**Data for this task**
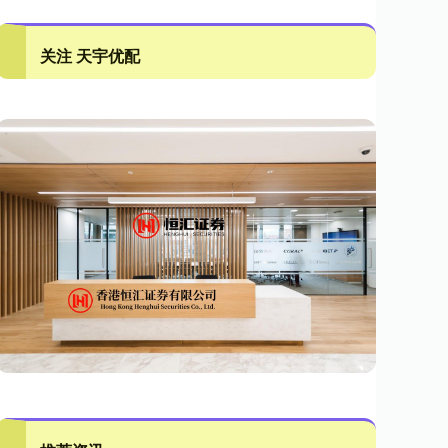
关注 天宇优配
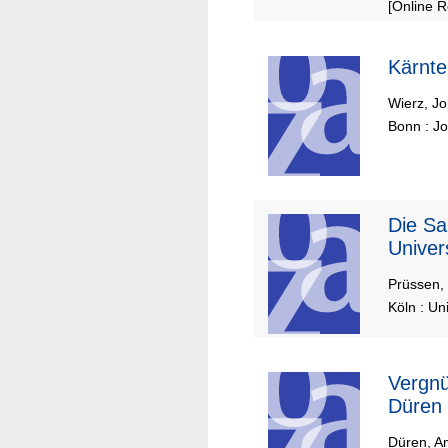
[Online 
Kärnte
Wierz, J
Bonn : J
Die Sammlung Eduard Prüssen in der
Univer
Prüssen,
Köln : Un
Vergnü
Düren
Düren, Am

---

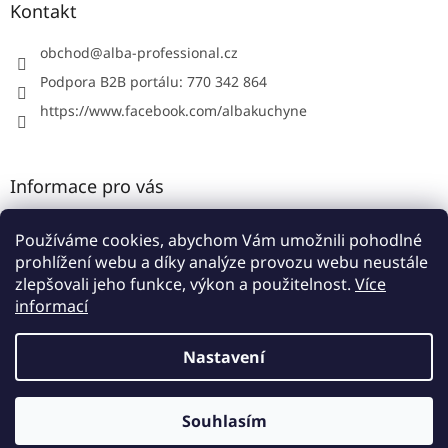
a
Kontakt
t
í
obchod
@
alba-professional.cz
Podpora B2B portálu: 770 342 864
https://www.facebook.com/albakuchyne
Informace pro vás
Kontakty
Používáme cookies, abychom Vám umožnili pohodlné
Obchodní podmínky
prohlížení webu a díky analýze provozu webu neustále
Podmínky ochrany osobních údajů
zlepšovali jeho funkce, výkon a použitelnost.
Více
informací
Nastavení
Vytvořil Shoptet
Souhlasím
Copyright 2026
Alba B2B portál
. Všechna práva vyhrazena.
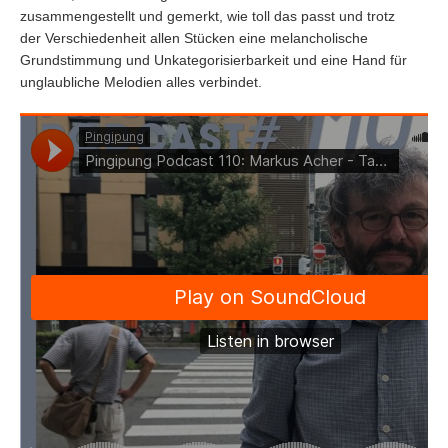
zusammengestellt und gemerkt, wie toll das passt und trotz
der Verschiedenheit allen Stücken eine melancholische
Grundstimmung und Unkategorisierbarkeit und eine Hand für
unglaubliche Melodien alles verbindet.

**Task directions**
In the records above, find the line with "Vytvořil Shoptet" and the line with "unglaubliche Melodien alles verbindet.". Write out exactly those lines and every one between, with no pictures and no other lines.

**Expected answer**
Vytvořil Shoptet
Souhlasím
Copyright 2026
Alba B2B portál
. Všechna práva vyhrazena.
zusammengestellt und gemerkt, wie toll das passt und trotz
der Verschiedenheit allen Stücken eine melancholische
Grundstimmung und Unkategorisierbarkeit und eine Hand für
unglaubliche Melodien alles verbindet.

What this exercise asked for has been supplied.